▸ What is being asked: In the data that follows, count each line with the string "Rodolphe"; the reply is the number only.

#### Material to process

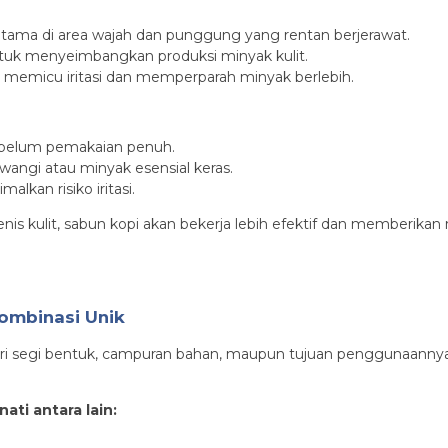
erutama di area wajah dan punggung yang rentan berjerawat.
tuk menyeimbangkan produksi minyak kulit.
t memicu iritasi dan memperparah minyak berlebih.
t sebelum pemakaian penuh.
wangi atau minyak esensial keras.
lkan risiko iritasi.
s kulit, sabun kopi akan bekerja lebih efektif dan memberika
Kombinasi Unik
 dari segi bentuk, campuran bahan, maupun tujuan penggunaanny
ati antara lain:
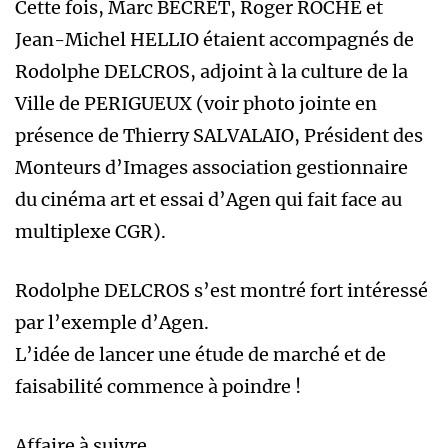
Cette fois, Marc BECRET, Roger ROCHE et
Jean-Michel HELLIO étaient accompagnés de
Rodolphe DELCROS, adjoint à la culture de la
Ville de PERIGUEUX (voir photo jointe en
présence de Thierry SALVALAIO, Président des
Monteurs d’Images association gestionnaire
du cinéma art et essai d’Agen qui fait face au
multiplexe CGR).
Rodolphe DELCROS s’est montré fort intéressé
par l’exemple d’Agen.
L’idée de lancer une étude de marché et de
faisabilité commence à poindre !
Affaire à suivre…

########

▸ Written response: 2